Pair Corralation between East Africa and Cars
Assuming the 90 days horizon East Africa Metals is expected to generate 29.33 times more return on investment than Cars. However, East Africa is 29.33 times more volatile than Cars Inc. It trades about 0.09 of its potential returns per unit of risk. Cars Inc is currently generating about 0.04 per unit of risk. If you would invest 7.91 in East Africa Metals on September 3, 2024 and sell it today you would earn a total of 3.09 from holding East Africa Metals or generate 39.06% return on investment over 90 days.
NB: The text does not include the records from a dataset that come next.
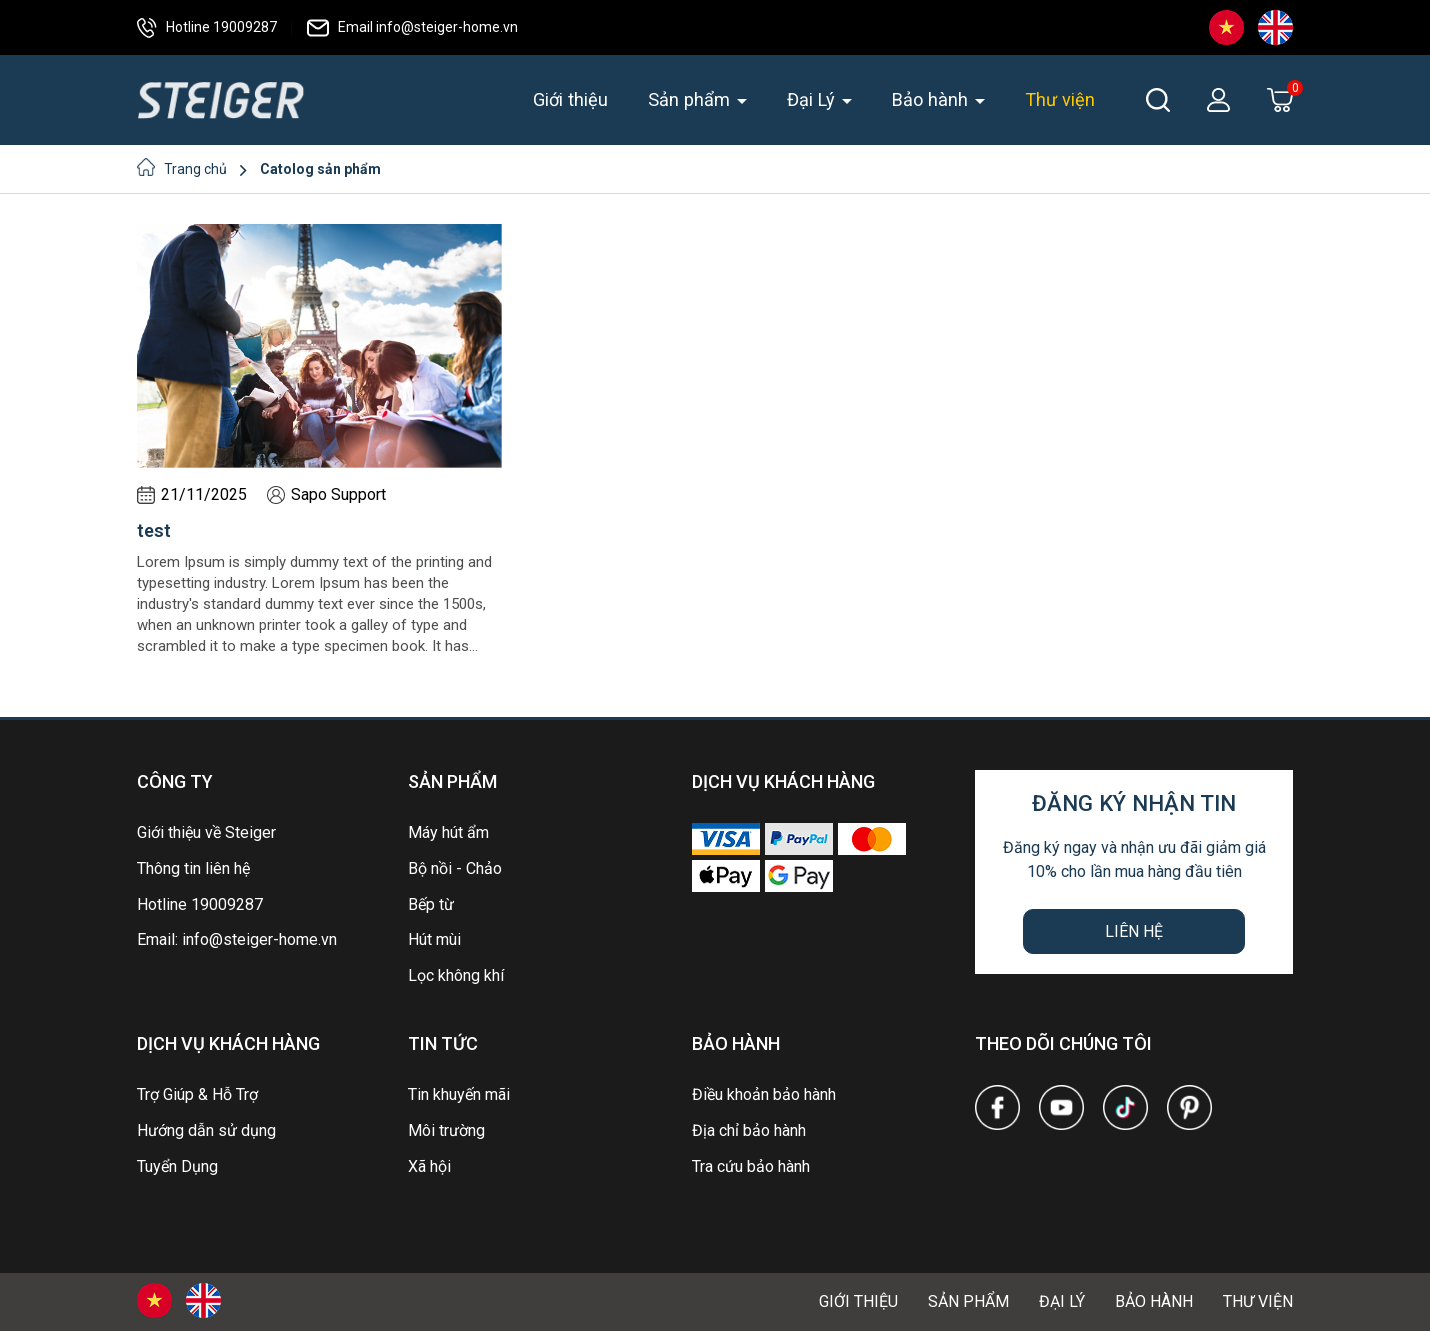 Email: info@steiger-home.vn (237, 939)
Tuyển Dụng (177, 1166)
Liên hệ (1134, 931)
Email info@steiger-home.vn (412, 27)
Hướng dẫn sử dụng (206, 1130)
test (154, 530)
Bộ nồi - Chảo (455, 868)
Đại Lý (813, 99)
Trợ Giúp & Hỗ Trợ (197, 1094)
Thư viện (1060, 99)
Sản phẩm (691, 99)
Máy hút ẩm (448, 832)
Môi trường (446, 1130)
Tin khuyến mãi (459, 1094)
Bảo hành (932, 99)
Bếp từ (431, 904)
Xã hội (429, 1166)
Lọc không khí (456, 975)
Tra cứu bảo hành (751, 1166)
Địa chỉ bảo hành (749, 1130)
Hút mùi (434, 939)
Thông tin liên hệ (193, 868)
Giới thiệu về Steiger (206, 832)
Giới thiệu (570, 99)
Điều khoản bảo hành (764, 1094)
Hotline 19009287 (207, 27)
Time Period | 3 Months [change] |
Direction | Moves Together |
Strength | Insignificant |
Accuracy | 99.8% |
Values | Daily Returns |
East Africa Metals vs. Cars Inc
Performance |
Timeline |
East Africa Metals |
Cars Inc |
East Africa and Cars Volatility Contrast
Predicted Return Density |
Returns |
Pair Trading with East Africa and Cars
The main advantage of trading using opposite East Africa and Cars positions is that it hedges away some unsystematic risk. Because of two separate transactions, even if East Africa position performs unexpectedly, Cars can make up some of the losses. Pair trading also minimizes risk from directional movements in the market. For example, if an entire industry or sector drops because of unexpected headlines, the short position in Cars will offset losses from the drop in Cars' long position.East Africa vs. Pasinex Resources Limited | East Africa vs. Commander Resources | East Africa vs. Forsys Metals Corp | East Africa vs. American CuMo Mining |
Check out your portfolio center.Note that this page's information should be used as a complementary analysis to find the right mix of equity instruments to add to your existing portfolios or create a brand new portfolio. You can also try the FinTech Suite module to use AI to screen and filter profitable investment opportunities.